Thursday, November 02, 2006
Study fingers migrating ducks in bird flu spread
WASHINGTON, Nov 2 (Reuters) - Migrating ducks, geese, and swans spread the H5N1 bird flu virus from Russia to Romania, Turkey and Ukraine, researchers said on Thursday.
A careful analysis of the spread of the virus from central Asia into eastern Europe in the autumn of 2005 shows that wild birds, especially mallard ducks, were the chief spreaders of the virus.
“We conclude that the spread of (highly pathogenic avian influenza) H5N1 virus from Russia and Kazakhstan to the Black Sea basin is consistent in space and time with the hypothesis that birds in the Anatidae family have seeded the virus along their autumn migration routes,” the researchers wrote in the journal Emerging Infectious Diseases.

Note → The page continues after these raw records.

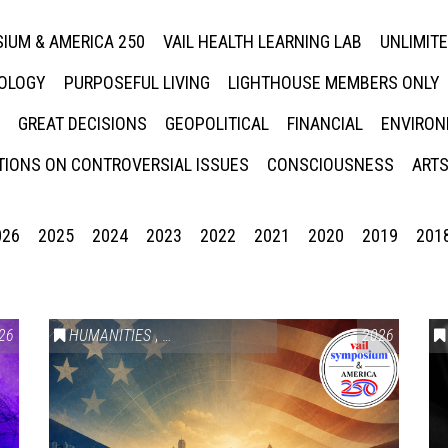
IUM & AMERICA 250
VAIL HEALTH LEARNING LAB
UNLIMIT
NOLOGY
PURPOSEFUL LIVING
LIGHTHOUSE MEMBERS ONLY
GREAT DECISIONS
GEOPOLITICAL
FINANCIAL
ENVIRON
IONS ON CONTROVERSIAL ISSUES
CONSCIOUSNESS
ARTS
026
2025
2024
2023
2022
2021
2020
2019
201
26
HUMANITIES
,
VAIL SYMPOSIUM & AMERICA 250
2026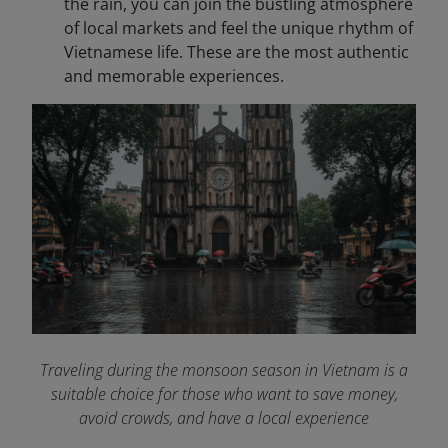
the rain, you can join the bustling atmosphere
of local markets and feel the unique rhythm of
Vietnamese life. These are the most authentic
and memorable experiences.
Traveling during the monsoon season in Vietnam is a
suitable choice for those who want to save money,
avoid crowds, and have a local experience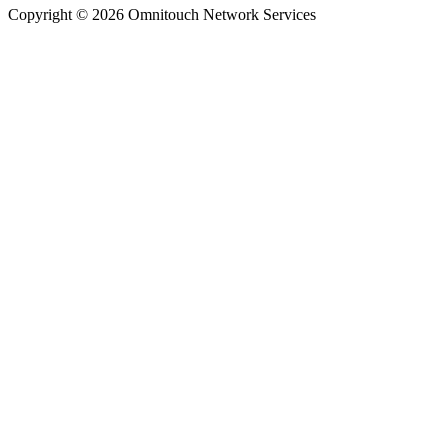
Copyright © 2026 Omnitouch Network Services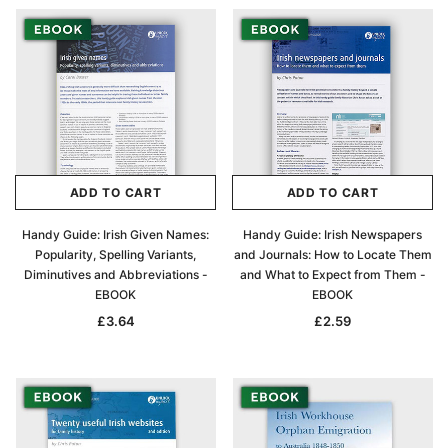
ADD TO CART
ADD TO CART
Handy Guide: Irish Given Names:
Handy Guide: Irish Newspapers
Popularity, Spelling Variants,
and Journals: How to Locate Them
Diminutives and Abbreviations -
and What to Expect from Them -
EBOOK
EBOOK
£3.64
£2.59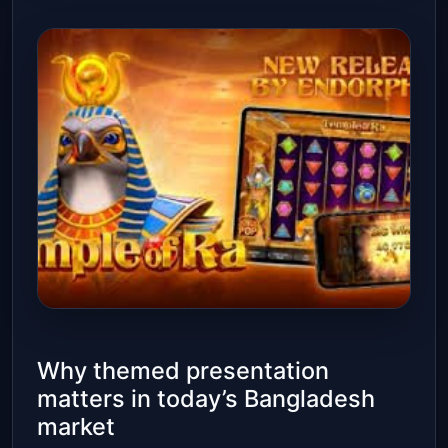
Why themed presentation
matters in today’s Bangladesh
market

Anatidae include geese, ducks and swans, some of which are killed by H5N1, and other species of which often show no ill effects from the virus but which can spread it. Mallard ducks are the main suspect.

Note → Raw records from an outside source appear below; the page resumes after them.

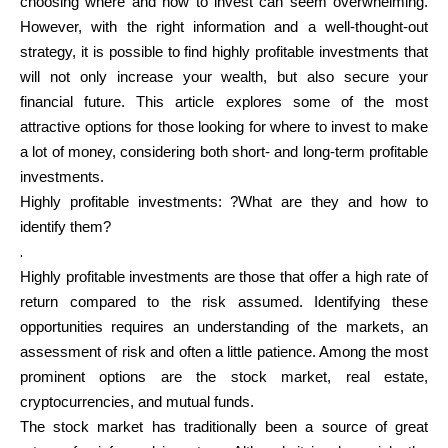
choosing where and how to invest can seem overwhelming.
However, with the right information and a well-thought-out
strategy, it is possible to find highly profitable investments that
Calculators
will not only increase your wealth, but also secure your
financial future. This article explores some of the most
attractive options for those looking for where to invest to make
Rounds History
a lot of money, considering both short- and long-term profitable
investments.
Highly profitable investments: ?What are they and how to
identify them?
Blog
.
Highly profitable investments are those that offer a high rate of
return compared to the risk assumed. Identifying these
opportunities requires an understanding of the markets, an
Contact us
assessment of risk and often a little patience. Among the most
prominent options are the stock market, real estate,
cryptocurrencies, and mutual funds.
Help
The stock market has traditionally been a source of great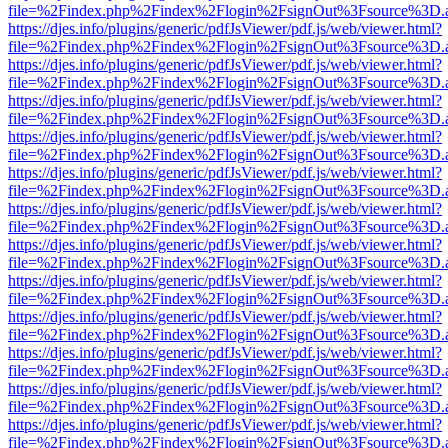
file=%2Findex.php%2Findex%2Flogin%2FsignOut%3Fsource%3D.ame
https://djes.info/plugins/generic/pdfJsViewer/pdf.js/web/viewer.html?
file=%2Findex.php%2Findex%2Flogin%2FsignOut%3Fsource%3D.ame
https://djes.info/plugins/generic/pdfJsViewer/pdf.js/web/viewer.html?
file=%2Findex.php%2Findex%2Flogin%2FsignOut%3Fsource%3D.ame
https://djes.info/plugins/generic/pdfJsViewer/pdf.js/web/viewer.html?
file=%2Findex.php%2Findex%2Flogin%2FsignOut%3Fsource%3D.ame
https://djes.info/plugins/generic/pdfJsViewer/pdf.js/web/viewer.html?
file=%2Findex.php%2Findex%2Flogin%2FsignOut%3Fsource%3D.ame
https://djes.info/plugins/generic/pdfJsViewer/pdf.js/web/viewer.html?
file=%2Findex.php%2Findex%2Flogin%2FsignOut%3Fsource%3D.ame
https://djes.info/plugins/generic/pdfJsViewer/pdf.js/web/viewer.html?
file=%2Findex.php%2Findex%2Flogin%2FsignOut%3Fsource%3D.ame
https://djes.info/plugins/generic/pdfJsViewer/pdf.js/web/viewer.html?
file=%2Findex.php%2Findex%2Flogin%2FsignOut%3Fsource%3D.ame
https://djes.info/plugins/generic/pdfJsViewer/pdf.js/web/viewer.html?
file=%2Findex.php%2Findex%2Flogin%2FsignOut%3Fsource%3D.ame
https://djes.info/plugins/generic/pdfJsViewer/pdf.js/web/viewer.html?
file=%2Findex.php%2Findex%2Flogin%2FsignOut%3Fsource%3D.ame
https://djes.info/plugins/generic/pdfJsViewer/pdf.js/web/viewer.html?
file=%2Findex.php%2Findex%2Flogin%2FsignOut%3Fsource%3D.ame
https://djes.info/plugins/generic/pdfJsViewer/pdf.js/web/viewer.html?
file=%2Findex.php%2Findex%2Flogin%2FsignOut%3Fsource%3D.ame
https://djes.info/plugins/generic/pdfJsViewer/pdf.js/web/viewer.html?
file=%2Findex.php%2Findex%2Flogin%2FsignOut%3Fsource%3D.ame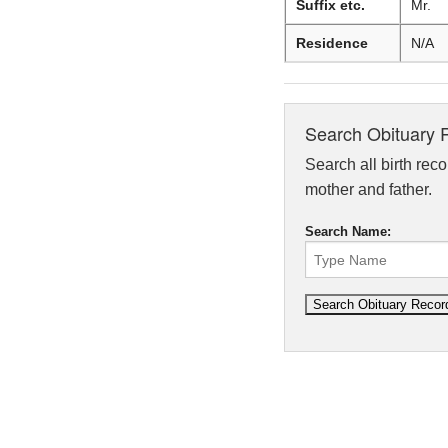
Suffix etc.
Mr.
Residence
N/A
Search Obituary 
Search all birth reco
mother and father.
Search Name: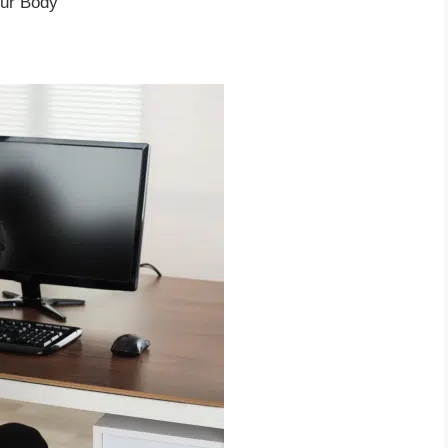
our Body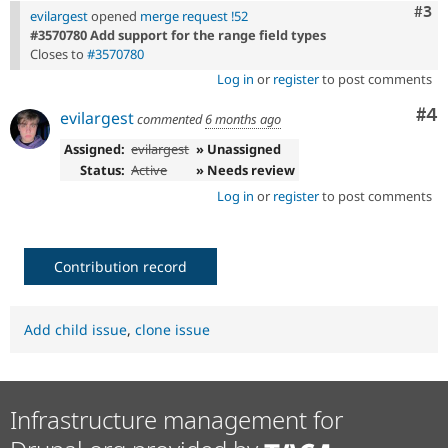
Com
#3
evilargest
opened
merge request !52
#3570780 Add support for the range field types
Closes to
#3570780
Log in
or
register
to post comments
Co
#4
evilargest
commented
6 months ago
Assigned:
evilargest
» Unassigned
Status:
Active
» Needs review
Log in
or
register
to post comments
Contribution record
Add child issue
,
clone issue
Infrastructure management for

Marius Gilbert of the Free University of Brussels and colleagues used satellite data to figure out the start of the autumn migration, and plotted known seasonal migration pathways against the actual outbreaks of H5N1.
They noted that adult birds can transmit the virus easily to juveniles during the molting season, when they cannot fly, and also noted that the virus can survive in cold standing water—where many species of birds congregate while molting.
“The initial outbreaks of (highly pathogenic) H5N1 virus in Romania, Turkey, and Ukraine occurred close to wetlands frequented by overwintering migratory waterfowl,” they wrote.
“These locations were clearly far from any known location where ... H5N1 virus had been recorded, while the timing and location match the autumn wildfowl migration ahead of the approaching wave of frost.”